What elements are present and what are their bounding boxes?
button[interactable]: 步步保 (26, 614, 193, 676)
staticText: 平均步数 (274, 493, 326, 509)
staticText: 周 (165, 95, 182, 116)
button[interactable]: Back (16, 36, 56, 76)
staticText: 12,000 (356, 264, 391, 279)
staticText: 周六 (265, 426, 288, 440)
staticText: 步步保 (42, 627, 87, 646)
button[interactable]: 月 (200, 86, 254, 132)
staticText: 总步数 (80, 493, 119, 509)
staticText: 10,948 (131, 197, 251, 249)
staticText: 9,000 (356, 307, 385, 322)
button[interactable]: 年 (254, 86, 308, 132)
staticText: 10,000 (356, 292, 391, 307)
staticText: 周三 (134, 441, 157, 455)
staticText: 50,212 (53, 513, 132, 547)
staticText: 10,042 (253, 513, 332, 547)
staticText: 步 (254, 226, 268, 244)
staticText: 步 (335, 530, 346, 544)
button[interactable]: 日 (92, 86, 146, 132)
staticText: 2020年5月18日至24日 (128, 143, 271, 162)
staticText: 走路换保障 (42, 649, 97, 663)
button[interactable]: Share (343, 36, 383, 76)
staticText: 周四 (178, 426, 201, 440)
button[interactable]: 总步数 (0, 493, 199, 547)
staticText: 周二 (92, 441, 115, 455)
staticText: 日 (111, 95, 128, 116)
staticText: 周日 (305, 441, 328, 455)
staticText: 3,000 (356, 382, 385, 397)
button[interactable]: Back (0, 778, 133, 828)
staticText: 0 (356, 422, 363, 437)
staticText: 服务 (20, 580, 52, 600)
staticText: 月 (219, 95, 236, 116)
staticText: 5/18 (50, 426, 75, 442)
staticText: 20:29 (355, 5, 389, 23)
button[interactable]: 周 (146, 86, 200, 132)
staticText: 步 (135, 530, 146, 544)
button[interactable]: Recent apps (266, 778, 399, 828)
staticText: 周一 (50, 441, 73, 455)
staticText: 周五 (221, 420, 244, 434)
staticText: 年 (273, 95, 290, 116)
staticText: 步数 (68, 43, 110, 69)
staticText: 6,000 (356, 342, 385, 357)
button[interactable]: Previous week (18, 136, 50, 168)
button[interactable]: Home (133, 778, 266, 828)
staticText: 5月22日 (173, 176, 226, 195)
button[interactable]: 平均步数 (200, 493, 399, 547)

■ Your instructions:
Each line above should be duplicated without any alteration.

■ Answer space:
What elements are present and what are their bounding boxes?
button[interactable]: 步步保 (26, 614, 193, 676)
staticText: 平均步数 (274, 493, 326, 509)
staticText: 周 (165, 95, 182, 116)
button[interactable]: Back (16, 36, 56, 76)
staticText: 12,000 (356, 264, 391, 279)
staticText: 周六 (265, 426, 288, 440)
staticText: 步步保 (42, 627, 87, 646)
button[interactable]: 月 (200, 86, 254, 132)
staticText: 总步数 (80, 493, 119, 509)
staticText: 10,948 (131, 197, 251, 249)
staticText: 9,000 (356, 307, 385, 322)
button[interactable]: 年 (254, 86, 308, 132)
staticText: 10,000 (356, 292, 391, 307)
staticText: 周三 (134, 441, 157, 455)
staticText: 50,212 (53, 513, 132, 547)
staticText: 10,042 (253, 513, 332, 547)
staticText: 步 (254, 226, 268, 244)
staticText: 步 (335, 530, 346, 544)
button[interactable]: 日 (92, 86, 146, 132)
staticText: 2020年5月18日至24日 (128, 143, 271, 162)
staticText: 走路换保障 (42, 649, 97, 663)
button[interactable]: Share (343, 36, 383, 76)
staticText: 周四 (178, 426, 201, 440)
button[interactable]: 总步数 (0, 493, 199, 547)
staticText: 周二 (92, 441, 115, 455)
staticText: 日 (111, 95, 128, 116)
staticText: 周日 (305, 441, 328, 455)
staticText: 3,000 (356, 382, 385, 397)
button[interactable]: Back (0, 778, 133, 828)
staticText: 0 (356, 422, 363, 437)
staticText: 服务 (20, 580, 52, 600)
staticText: 月 (219, 95, 236, 116)
staticText: 5/18 (50, 426, 75, 442)
staticText: 20:29 (355, 5, 389, 23)
button[interactable]: 周 (146, 86, 200, 132)
staticText: 步 (135, 530, 146, 544)
button[interactable]: Recent apps (266, 778, 399, 828)
staticText: 周一 (50, 441, 73, 455)
staticText: 周五 (221, 420, 244, 434)
staticText: 年 (273, 95, 290, 116)
staticText: 步数 (68, 43, 110, 69)
staticText: 6,000 (356, 342, 385, 357)
button[interactable]: Previous week (18, 136, 50, 168)
button[interactable]: Home (133, 778, 266, 828)
staticText: 5月22日 (173, 176, 226, 195)
button[interactable]: 平均步数 (200, 493, 399, 547)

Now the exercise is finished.